My final reservation is about the style of this book that might, I think, discourage its use in the undergraduate classroom and so marginalize its contribution to central themes within medieval studies. The Medieval Cultures Series at Minnesota has established a reputation for producing excellent, affordable volumes that are aimed at a diverse audience. Whilst many in the series are interested in the application of modern critical theories to medieval research they regularly include, in their early chapters, the resources to understand the key ideas under discussion; Smith assumes a much greater understanding of political, economic and cultural theory in his readership. Some of his contributions to those theoretical debates, such as his interesting anti-oedipal reading of the management of surplus within the medieval household, are hidden within the endnotes rather than explicitly written into the text.
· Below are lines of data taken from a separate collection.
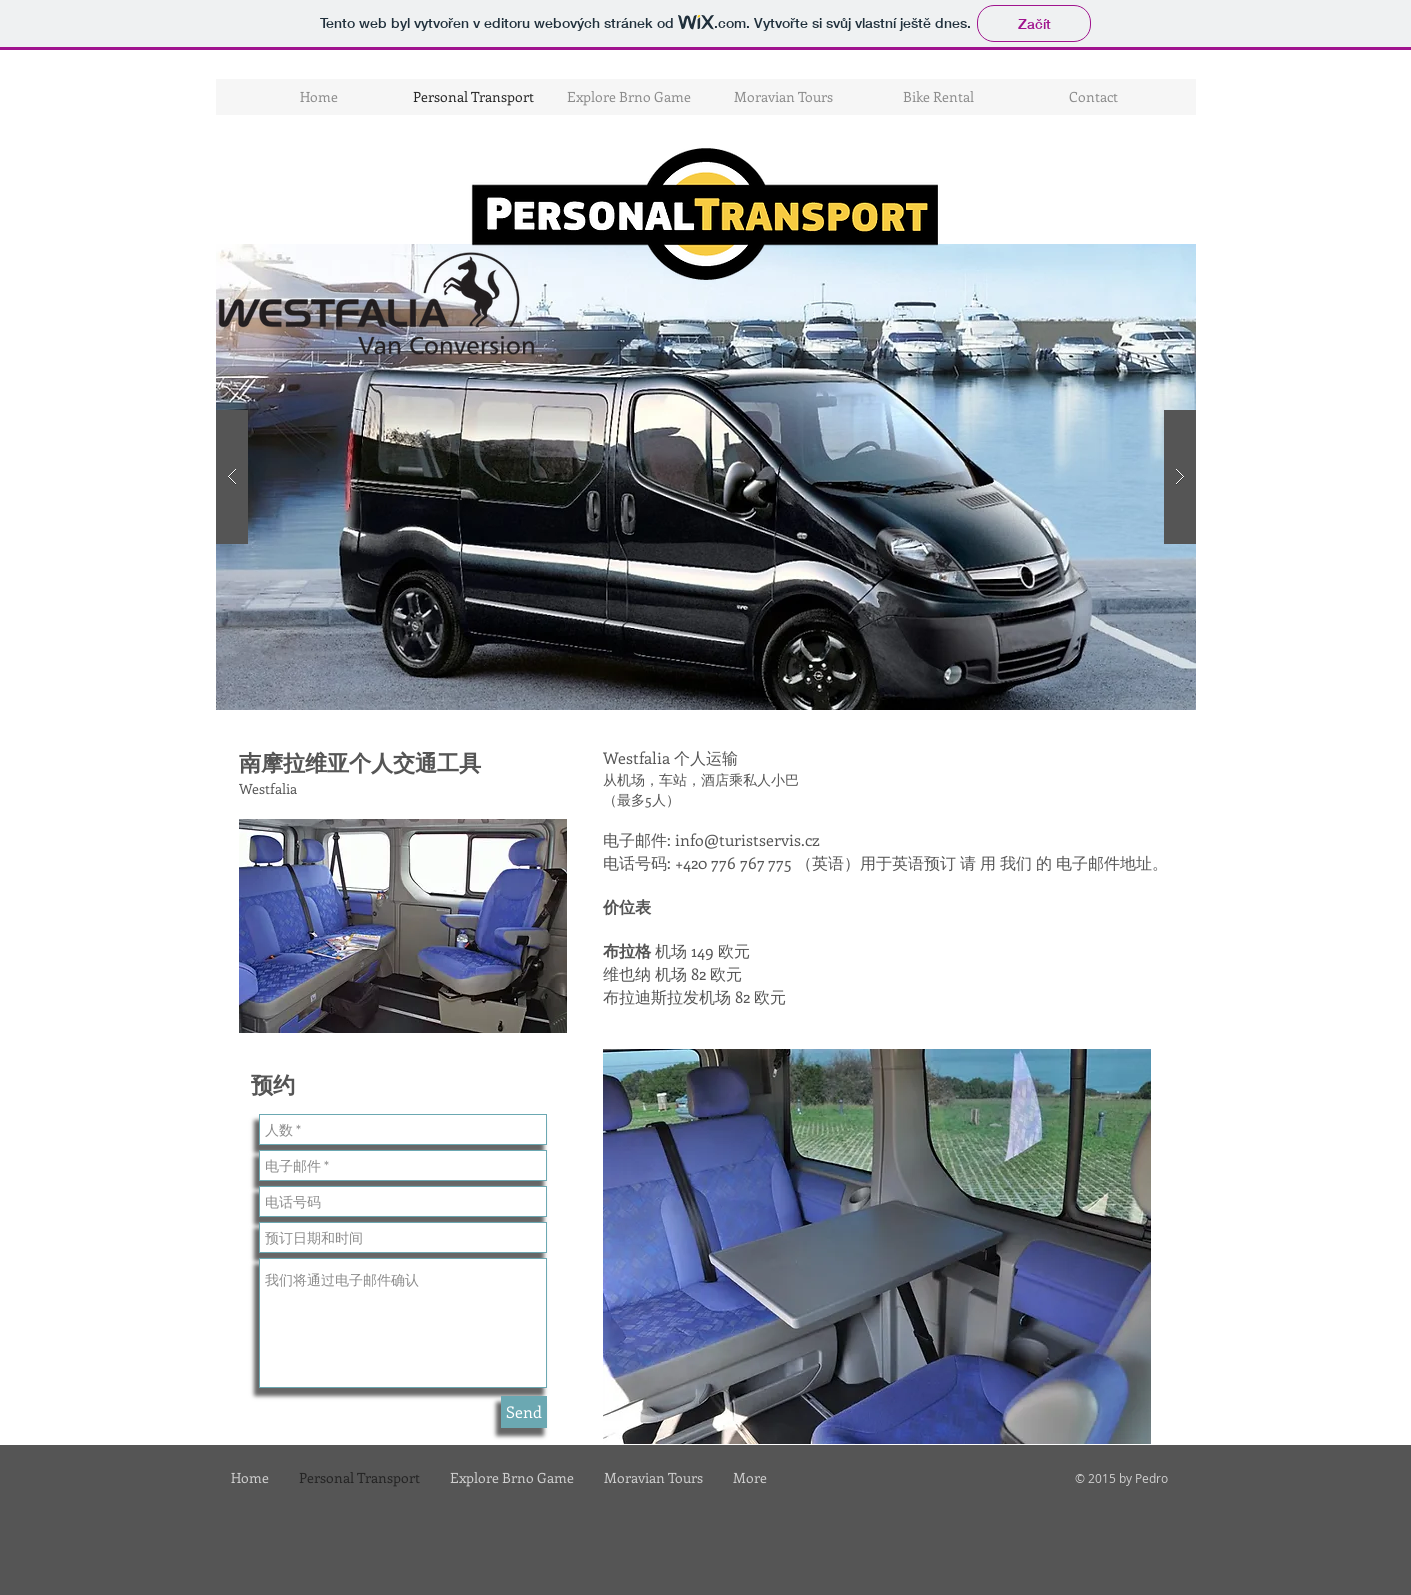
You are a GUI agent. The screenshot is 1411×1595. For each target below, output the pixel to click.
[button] (706, 477)
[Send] (524, 1412)
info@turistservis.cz (747, 839)
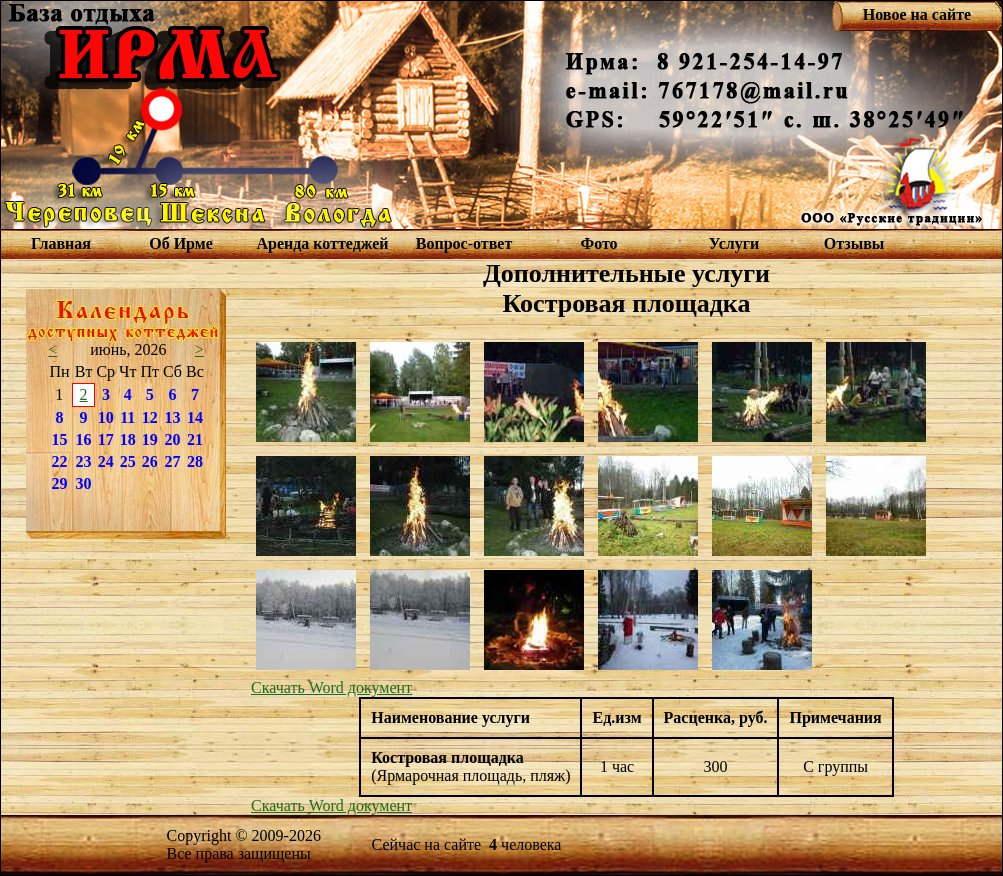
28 (195, 461)
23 (84, 461)
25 (128, 461)
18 (128, 439)
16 (84, 439)
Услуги (734, 243)
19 (150, 439)
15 (59, 439)
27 (172, 461)
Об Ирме (181, 243)
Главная (61, 243)
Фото (598, 243)
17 (106, 439)
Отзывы (854, 243)
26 (150, 461)
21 (195, 439)
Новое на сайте (917, 14)
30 (84, 483)
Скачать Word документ (331, 687)
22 (59, 461)
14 (195, 417)
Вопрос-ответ (464, 243)
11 (127, 417)
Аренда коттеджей (322, 243)
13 (172, 417)
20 (172, 439)
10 (106, 417)
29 (59, 483)
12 (150, 417)
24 (106, 461)
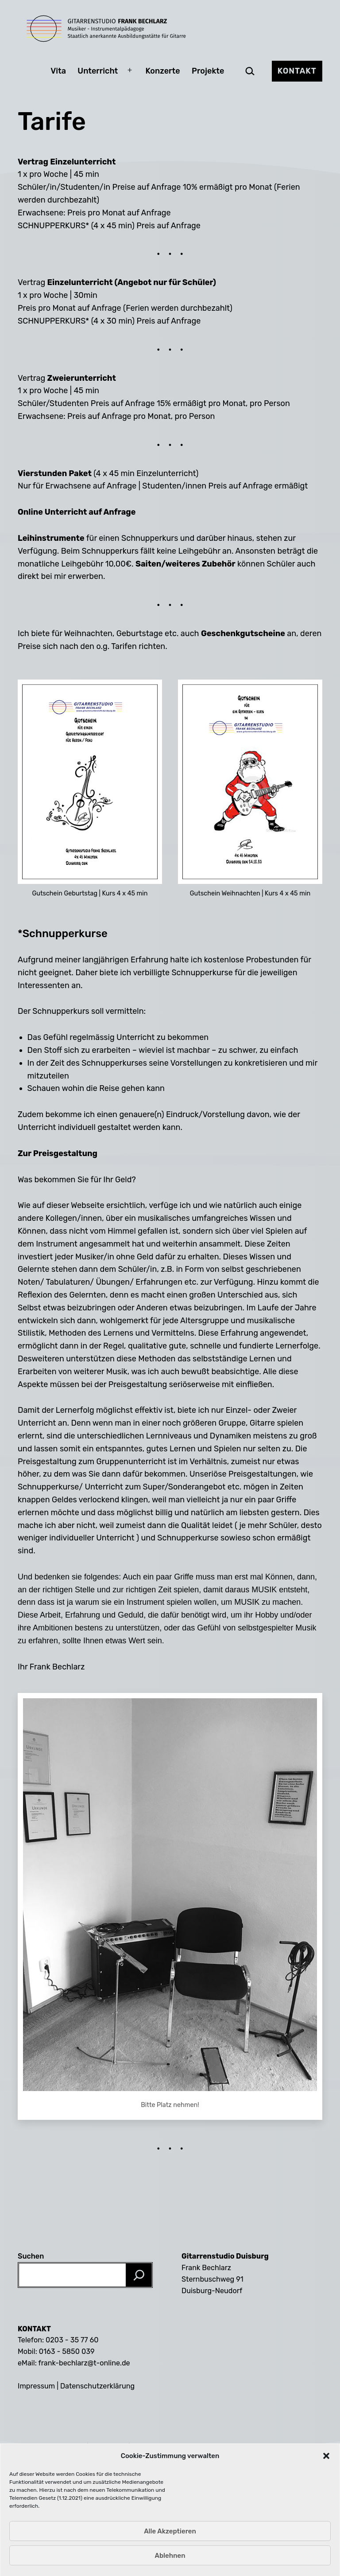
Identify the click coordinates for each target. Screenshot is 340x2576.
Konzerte (163, 71)
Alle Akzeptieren (170, 2561)
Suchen (31, 2256)
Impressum (36, 2386)
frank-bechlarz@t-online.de (84, 2363)
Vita (58, 71)
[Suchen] (139, 2275)
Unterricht (97, 71)
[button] (326, 2486)
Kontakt (297, 71)
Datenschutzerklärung (97, 2386)
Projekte (208, 71)
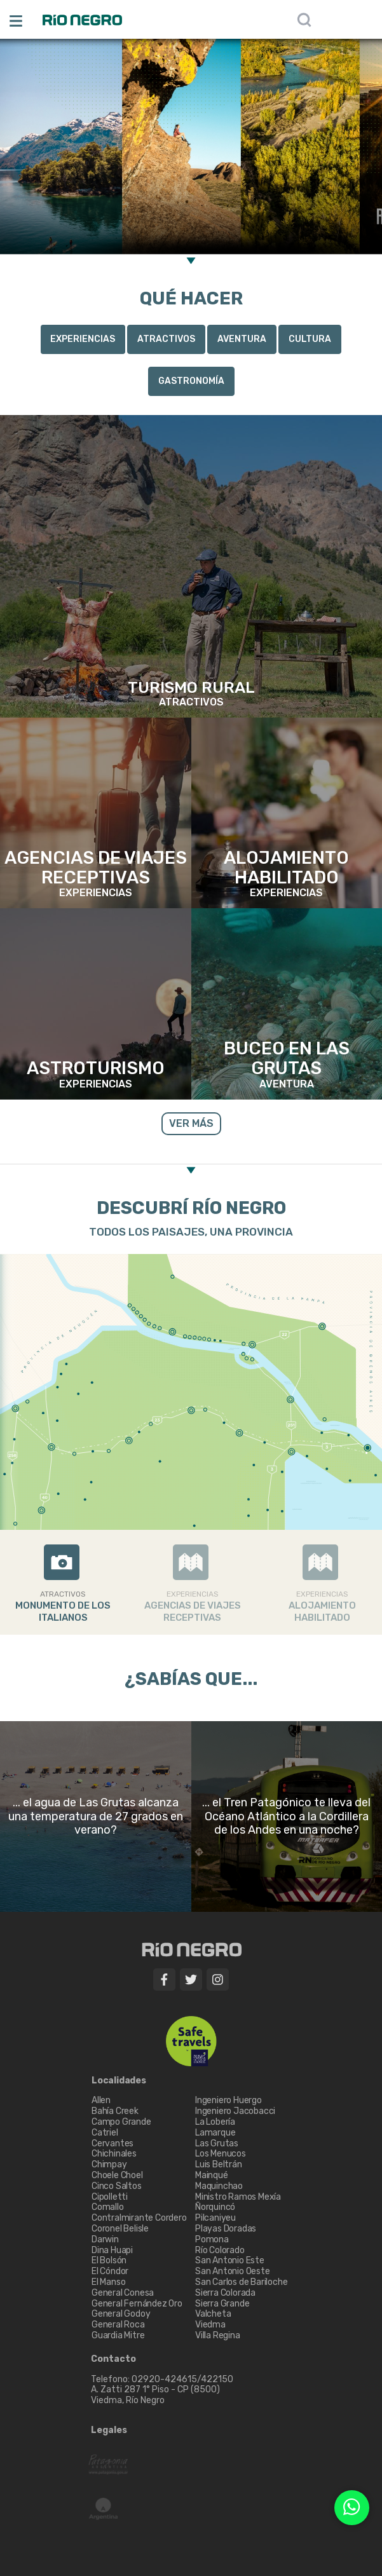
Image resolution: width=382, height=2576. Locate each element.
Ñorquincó (215, 2207)
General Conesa (123, 2292)
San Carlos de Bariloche (241, 2282)
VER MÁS (191, 1123)
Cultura (310, 339)
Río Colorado (220, 2250)
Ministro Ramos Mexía (238, 2196)
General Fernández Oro (137, 2303)
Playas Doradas (225, 2228)
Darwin (105, 2239)
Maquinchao (219, 2186)
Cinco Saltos (117, 2186)
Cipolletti (110, 2196)
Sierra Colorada (225, 2292)
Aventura (241, 339)
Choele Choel (117, 2175)
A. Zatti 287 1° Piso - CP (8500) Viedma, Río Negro (156, 2395)
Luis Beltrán (218, 2164)
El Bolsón (109, 2260)
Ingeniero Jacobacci (235, 2111)
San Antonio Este (229, 2260)
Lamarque (215, 2132)
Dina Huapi (112, 2250)
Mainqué (211, 2175)
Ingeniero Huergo (228, 2100)
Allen (101, 2100)
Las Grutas (216, 2143)
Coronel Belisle (120, 2228)
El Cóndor (110, 2271)
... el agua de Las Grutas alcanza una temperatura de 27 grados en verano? (95, 1816)
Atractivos (166, 339)
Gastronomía (191, 381)
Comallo (108, 2207)
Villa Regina (217, 2335)
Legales (109, 2430)
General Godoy (121, 2313)
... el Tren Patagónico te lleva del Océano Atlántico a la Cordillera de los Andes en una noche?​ (286, 1816)
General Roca (118, 2324)
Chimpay (109, 2164)
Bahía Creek (115, 2111)
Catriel (105, 2132)
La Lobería (215, 2121)
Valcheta (213, 2313)
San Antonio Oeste (232, 2271)
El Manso (108, 2282)
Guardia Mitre (118, 2335)
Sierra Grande (222, 2303)
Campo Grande (121, 2121)
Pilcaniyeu (215, 2217)
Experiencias (82, 339)
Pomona (212, 2239)
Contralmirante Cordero (139, 2217)
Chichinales (114, 2153)
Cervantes (112, 2143)
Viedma (210, 2324)
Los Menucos (220, 2153)
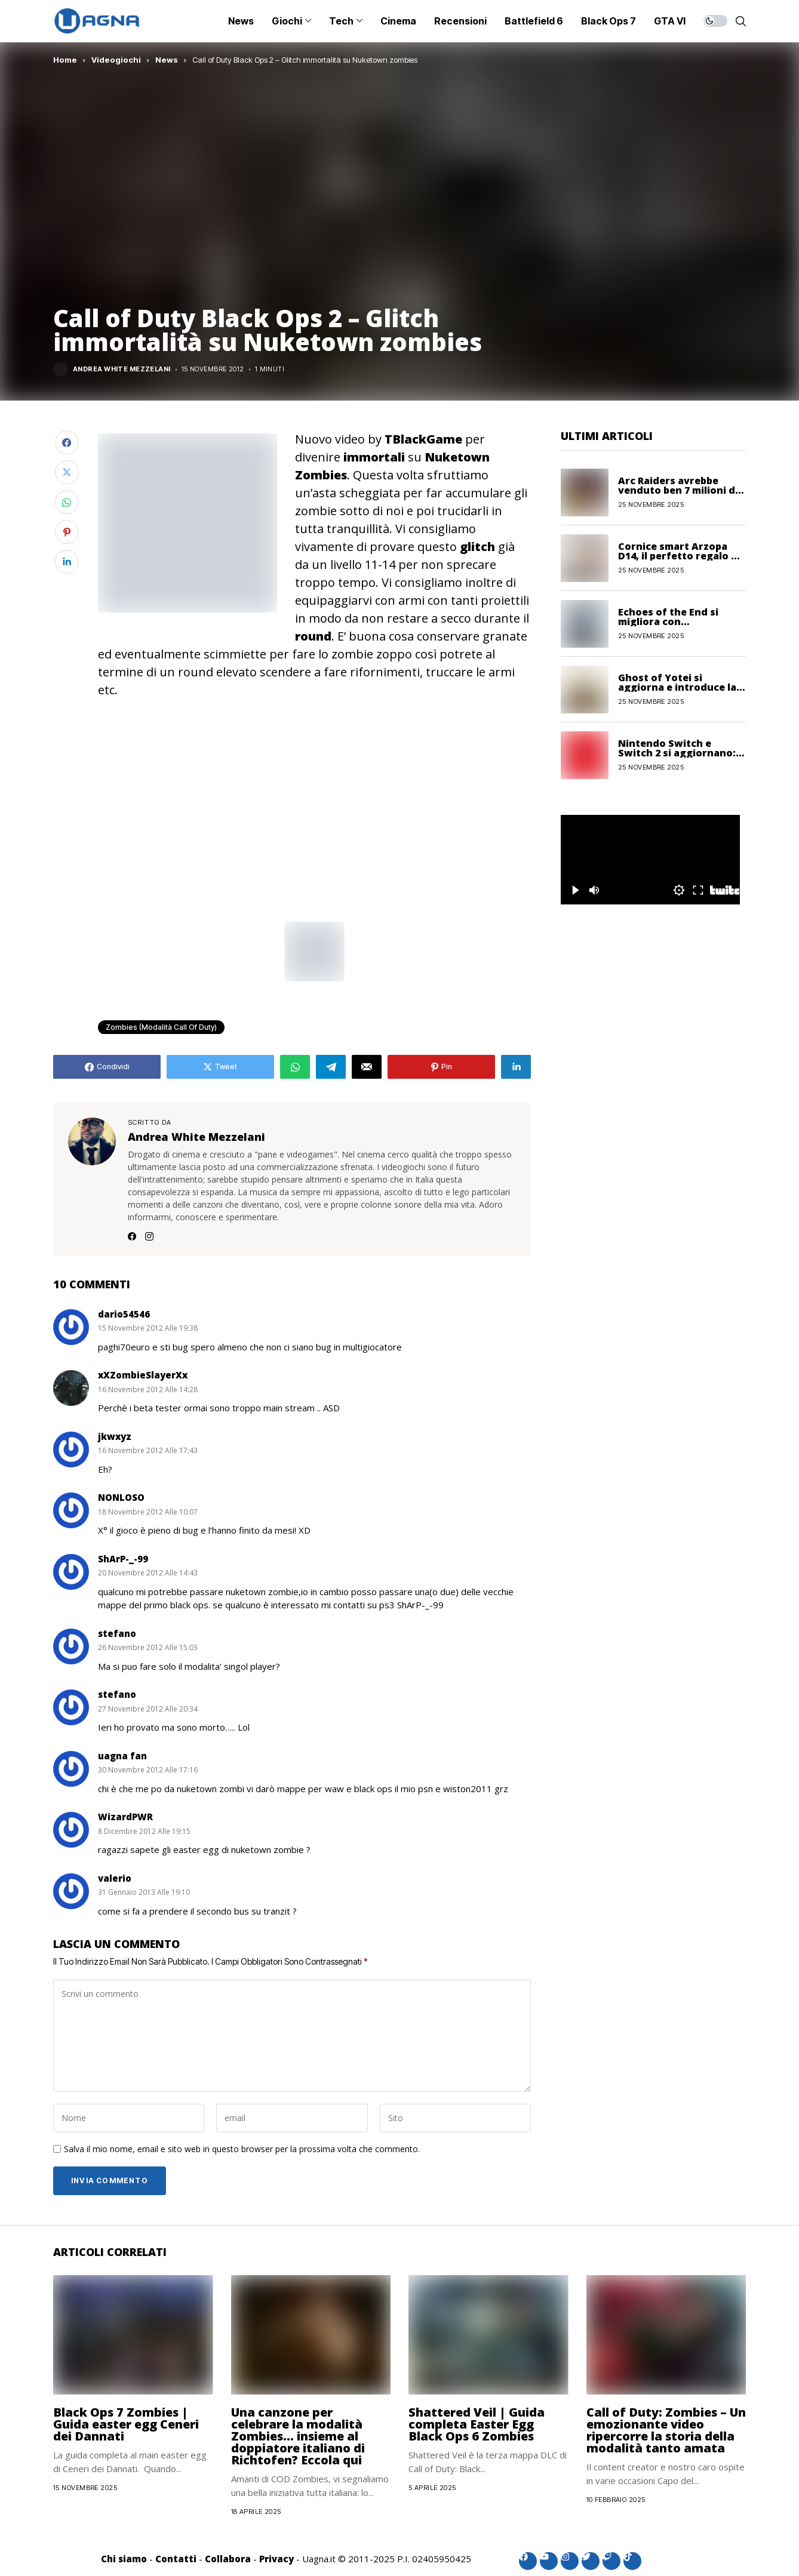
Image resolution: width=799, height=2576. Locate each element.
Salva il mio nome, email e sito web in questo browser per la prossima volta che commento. (242, 2149)
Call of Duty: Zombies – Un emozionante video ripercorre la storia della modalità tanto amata (666, 2430)
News (166, 59)
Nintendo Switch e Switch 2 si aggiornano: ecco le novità (677, 753)
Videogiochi (116, 59)
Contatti (175, 2559)
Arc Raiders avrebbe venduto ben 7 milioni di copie (678, 490)
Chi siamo (124, 2559)
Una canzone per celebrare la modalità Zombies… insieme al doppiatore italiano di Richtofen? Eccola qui (298, 2436)
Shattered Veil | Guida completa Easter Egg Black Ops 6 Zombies (476, 2424)
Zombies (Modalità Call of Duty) (161, 1027)
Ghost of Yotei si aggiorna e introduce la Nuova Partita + (677, 687)
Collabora (228, 2559)
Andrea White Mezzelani (122, 369)
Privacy (276, 2559)
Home (65, 59)
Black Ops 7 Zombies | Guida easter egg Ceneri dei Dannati (126, 2424)
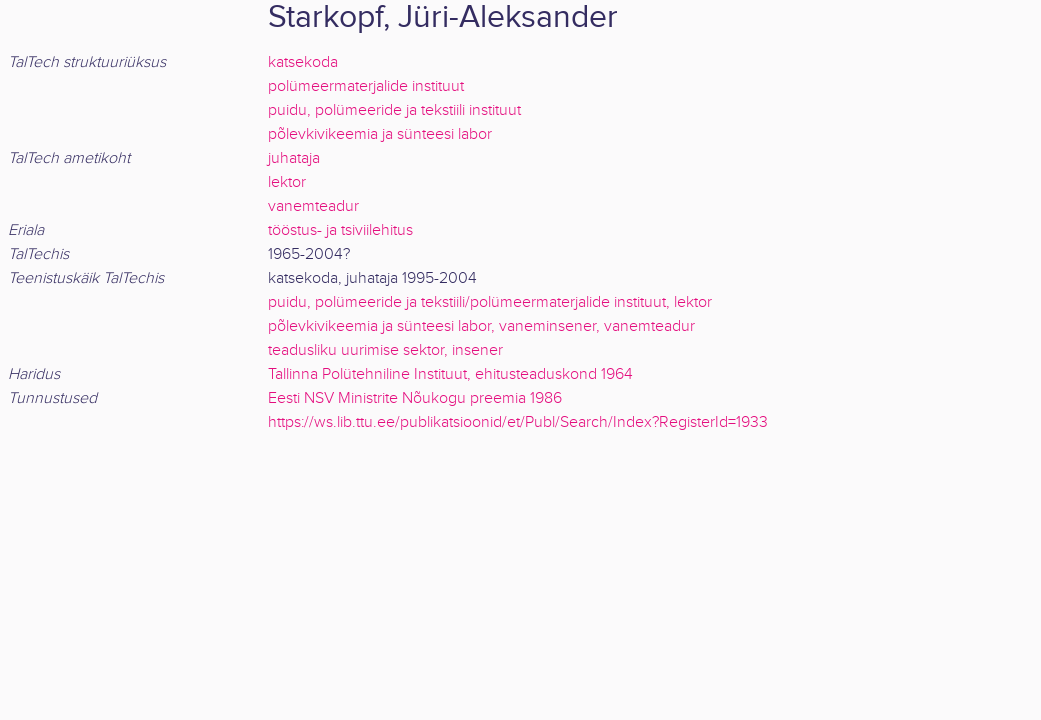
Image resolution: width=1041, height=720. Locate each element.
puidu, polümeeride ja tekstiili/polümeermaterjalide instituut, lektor (490, 302)
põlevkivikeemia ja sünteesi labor (380, 134)
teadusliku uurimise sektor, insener (385, 350)
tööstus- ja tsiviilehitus (340, 230)
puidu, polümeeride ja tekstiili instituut (394, 110)
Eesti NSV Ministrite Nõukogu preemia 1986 (415, 398)
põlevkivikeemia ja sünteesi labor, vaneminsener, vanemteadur (481, 326)
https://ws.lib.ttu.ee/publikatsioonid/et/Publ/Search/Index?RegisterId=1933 (518, 422)
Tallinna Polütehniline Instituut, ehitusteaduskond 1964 (450, 374)
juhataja (294, 158)
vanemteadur (313, 206)
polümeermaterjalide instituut (366, 86)
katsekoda (303, 62)
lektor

Foreign phrases are used liberally and not always translated, whilst abstract discussion is not always pinned down with the use of textual, graspable example; I admired Smith's close textual work and felt that it could have been used more extensively. Whilst Smith has clearly and commendably done a great deal of primary research for this volume, his endnotes seemed reluctant to admit to using published sources. For example, on p. 128 Thomas Usk's "Appellum", which Smith apparently consulted in the Public Record Office in London, is used in a way that confuses its motive, which was to denounce, rather than defend, John of Northampton (perhaps consulting it in one of the many available published transcriptions might have made its comprehension easier?). Surely such resources are there to be used and students that follow should not be encouraged in a similar discomfort?